◆ **What to do**:
Look through the entries below, please, and copy every line with the word "nicht".
____________
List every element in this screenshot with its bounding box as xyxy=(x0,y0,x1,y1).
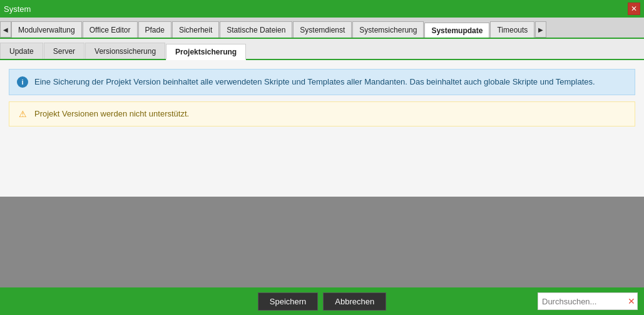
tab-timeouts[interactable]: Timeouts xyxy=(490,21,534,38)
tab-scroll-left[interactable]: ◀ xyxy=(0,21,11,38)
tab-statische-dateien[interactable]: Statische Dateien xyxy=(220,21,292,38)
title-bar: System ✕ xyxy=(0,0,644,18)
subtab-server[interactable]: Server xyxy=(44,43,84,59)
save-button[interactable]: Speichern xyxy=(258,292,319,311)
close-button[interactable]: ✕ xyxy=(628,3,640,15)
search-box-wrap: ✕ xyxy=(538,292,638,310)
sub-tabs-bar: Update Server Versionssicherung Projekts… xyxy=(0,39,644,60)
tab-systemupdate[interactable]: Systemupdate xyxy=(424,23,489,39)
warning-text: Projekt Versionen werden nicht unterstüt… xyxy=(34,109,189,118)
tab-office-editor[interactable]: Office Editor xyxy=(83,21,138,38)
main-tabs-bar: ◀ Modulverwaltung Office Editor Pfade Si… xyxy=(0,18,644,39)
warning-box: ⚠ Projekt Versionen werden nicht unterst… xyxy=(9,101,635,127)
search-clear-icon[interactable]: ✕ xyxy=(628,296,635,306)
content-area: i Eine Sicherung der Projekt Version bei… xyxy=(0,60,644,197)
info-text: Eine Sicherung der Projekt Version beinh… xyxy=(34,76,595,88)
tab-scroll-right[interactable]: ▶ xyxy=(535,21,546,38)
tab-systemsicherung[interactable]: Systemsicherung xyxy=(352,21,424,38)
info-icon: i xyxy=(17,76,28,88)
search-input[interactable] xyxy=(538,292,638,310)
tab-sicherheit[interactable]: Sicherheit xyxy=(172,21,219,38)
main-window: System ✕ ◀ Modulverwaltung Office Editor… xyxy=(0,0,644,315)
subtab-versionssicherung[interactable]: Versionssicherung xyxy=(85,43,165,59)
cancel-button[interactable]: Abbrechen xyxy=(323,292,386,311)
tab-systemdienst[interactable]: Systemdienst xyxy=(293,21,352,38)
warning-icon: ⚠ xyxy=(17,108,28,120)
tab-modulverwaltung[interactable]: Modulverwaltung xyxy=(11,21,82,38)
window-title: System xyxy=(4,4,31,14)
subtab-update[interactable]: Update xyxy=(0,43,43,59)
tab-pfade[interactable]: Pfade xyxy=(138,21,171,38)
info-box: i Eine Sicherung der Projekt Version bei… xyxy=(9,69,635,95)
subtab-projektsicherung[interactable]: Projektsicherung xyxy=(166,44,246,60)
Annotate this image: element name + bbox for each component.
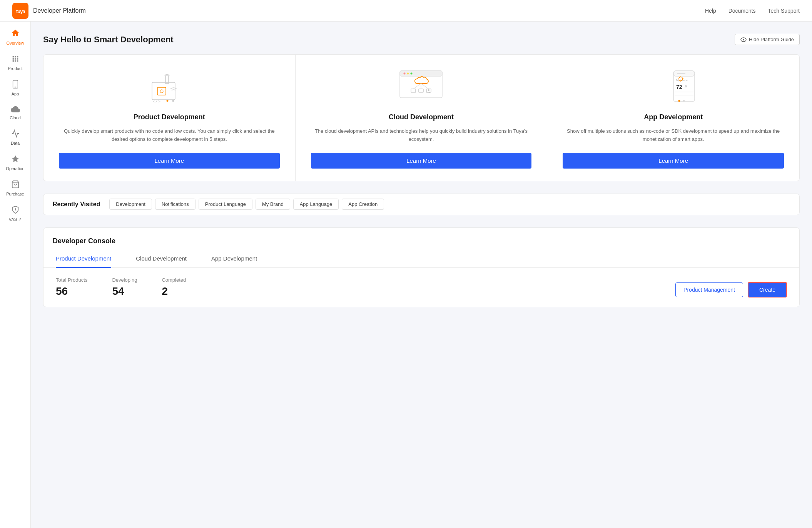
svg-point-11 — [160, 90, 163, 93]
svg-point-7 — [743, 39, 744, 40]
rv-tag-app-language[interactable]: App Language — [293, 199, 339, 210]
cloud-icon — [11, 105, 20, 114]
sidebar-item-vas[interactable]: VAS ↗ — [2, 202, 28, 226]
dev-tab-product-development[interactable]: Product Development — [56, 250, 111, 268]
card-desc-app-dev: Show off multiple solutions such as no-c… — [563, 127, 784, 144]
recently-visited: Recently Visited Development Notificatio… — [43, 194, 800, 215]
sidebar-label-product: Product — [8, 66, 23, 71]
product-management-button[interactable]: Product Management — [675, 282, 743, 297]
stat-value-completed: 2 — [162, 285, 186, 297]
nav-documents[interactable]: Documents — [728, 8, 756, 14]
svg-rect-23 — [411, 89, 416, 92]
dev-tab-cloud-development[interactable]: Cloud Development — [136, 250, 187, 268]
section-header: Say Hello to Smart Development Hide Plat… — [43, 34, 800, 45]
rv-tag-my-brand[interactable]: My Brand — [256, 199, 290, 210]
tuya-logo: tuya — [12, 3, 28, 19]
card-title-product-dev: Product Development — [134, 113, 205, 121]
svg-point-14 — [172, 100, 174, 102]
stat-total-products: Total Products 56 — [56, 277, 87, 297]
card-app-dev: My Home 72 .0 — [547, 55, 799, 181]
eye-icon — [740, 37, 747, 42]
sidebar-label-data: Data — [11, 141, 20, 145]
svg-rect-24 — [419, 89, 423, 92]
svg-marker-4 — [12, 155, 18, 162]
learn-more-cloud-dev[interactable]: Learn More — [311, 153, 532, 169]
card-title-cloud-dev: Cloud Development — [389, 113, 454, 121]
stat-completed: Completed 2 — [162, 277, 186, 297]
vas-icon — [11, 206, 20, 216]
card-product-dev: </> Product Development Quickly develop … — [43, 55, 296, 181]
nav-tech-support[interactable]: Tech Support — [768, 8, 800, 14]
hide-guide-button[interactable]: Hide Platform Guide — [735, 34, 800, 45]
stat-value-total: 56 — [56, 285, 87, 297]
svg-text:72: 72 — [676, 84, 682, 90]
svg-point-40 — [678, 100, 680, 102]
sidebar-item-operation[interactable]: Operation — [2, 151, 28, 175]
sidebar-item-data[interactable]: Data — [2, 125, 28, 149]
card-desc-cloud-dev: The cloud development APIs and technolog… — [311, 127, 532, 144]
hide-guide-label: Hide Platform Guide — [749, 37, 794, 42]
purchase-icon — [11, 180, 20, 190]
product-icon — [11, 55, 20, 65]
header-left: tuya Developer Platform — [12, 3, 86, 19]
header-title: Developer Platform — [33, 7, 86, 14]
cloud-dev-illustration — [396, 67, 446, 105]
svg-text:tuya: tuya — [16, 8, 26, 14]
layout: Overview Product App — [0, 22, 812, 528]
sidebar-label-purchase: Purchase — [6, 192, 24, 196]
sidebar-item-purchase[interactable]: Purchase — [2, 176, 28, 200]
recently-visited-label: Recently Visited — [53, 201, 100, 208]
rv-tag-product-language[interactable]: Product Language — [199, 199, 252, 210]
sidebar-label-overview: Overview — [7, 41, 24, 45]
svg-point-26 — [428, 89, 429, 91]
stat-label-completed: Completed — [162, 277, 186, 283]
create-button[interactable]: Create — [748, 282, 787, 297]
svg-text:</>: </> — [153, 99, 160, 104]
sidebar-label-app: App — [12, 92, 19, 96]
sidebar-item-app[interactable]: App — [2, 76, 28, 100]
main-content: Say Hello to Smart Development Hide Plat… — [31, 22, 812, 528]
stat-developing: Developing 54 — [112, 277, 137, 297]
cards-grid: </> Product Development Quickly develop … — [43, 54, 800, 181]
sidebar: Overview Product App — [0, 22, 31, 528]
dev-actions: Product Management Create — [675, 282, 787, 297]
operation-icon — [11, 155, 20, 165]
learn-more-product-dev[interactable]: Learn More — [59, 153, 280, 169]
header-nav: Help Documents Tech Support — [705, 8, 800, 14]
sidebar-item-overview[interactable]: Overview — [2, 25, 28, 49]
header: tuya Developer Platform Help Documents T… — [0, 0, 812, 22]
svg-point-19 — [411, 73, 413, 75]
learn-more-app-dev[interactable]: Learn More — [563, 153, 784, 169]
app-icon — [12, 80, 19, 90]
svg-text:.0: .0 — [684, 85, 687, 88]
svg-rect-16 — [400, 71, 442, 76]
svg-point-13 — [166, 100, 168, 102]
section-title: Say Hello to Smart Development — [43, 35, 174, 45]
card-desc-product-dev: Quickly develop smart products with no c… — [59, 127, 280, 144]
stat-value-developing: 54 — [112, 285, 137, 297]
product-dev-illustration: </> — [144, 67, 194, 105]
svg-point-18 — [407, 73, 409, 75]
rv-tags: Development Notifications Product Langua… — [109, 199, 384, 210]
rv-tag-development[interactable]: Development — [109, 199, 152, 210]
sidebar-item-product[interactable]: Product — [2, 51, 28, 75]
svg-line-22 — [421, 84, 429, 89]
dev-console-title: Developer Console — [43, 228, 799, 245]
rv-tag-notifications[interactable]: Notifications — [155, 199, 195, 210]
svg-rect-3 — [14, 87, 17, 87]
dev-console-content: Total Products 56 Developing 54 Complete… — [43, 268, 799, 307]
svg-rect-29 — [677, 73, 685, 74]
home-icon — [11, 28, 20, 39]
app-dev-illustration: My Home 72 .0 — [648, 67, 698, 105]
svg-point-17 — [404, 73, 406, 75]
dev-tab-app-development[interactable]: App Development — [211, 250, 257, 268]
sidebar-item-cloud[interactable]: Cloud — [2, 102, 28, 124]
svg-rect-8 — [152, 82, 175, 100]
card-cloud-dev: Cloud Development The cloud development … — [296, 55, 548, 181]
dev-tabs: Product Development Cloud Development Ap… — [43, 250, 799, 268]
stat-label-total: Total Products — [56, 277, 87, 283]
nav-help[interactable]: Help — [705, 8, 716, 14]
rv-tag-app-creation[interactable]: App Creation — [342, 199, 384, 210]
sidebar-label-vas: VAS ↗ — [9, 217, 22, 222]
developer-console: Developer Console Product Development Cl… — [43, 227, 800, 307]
____________
◆ **Problem solution**:
warning-text: Projekt Versionen werden nicht unterstüt… xyxy=(34,109,189,118)
warning-box: ⚠ Projekt Versionen werden nicht unterst… xyxy=(9,101,635,127)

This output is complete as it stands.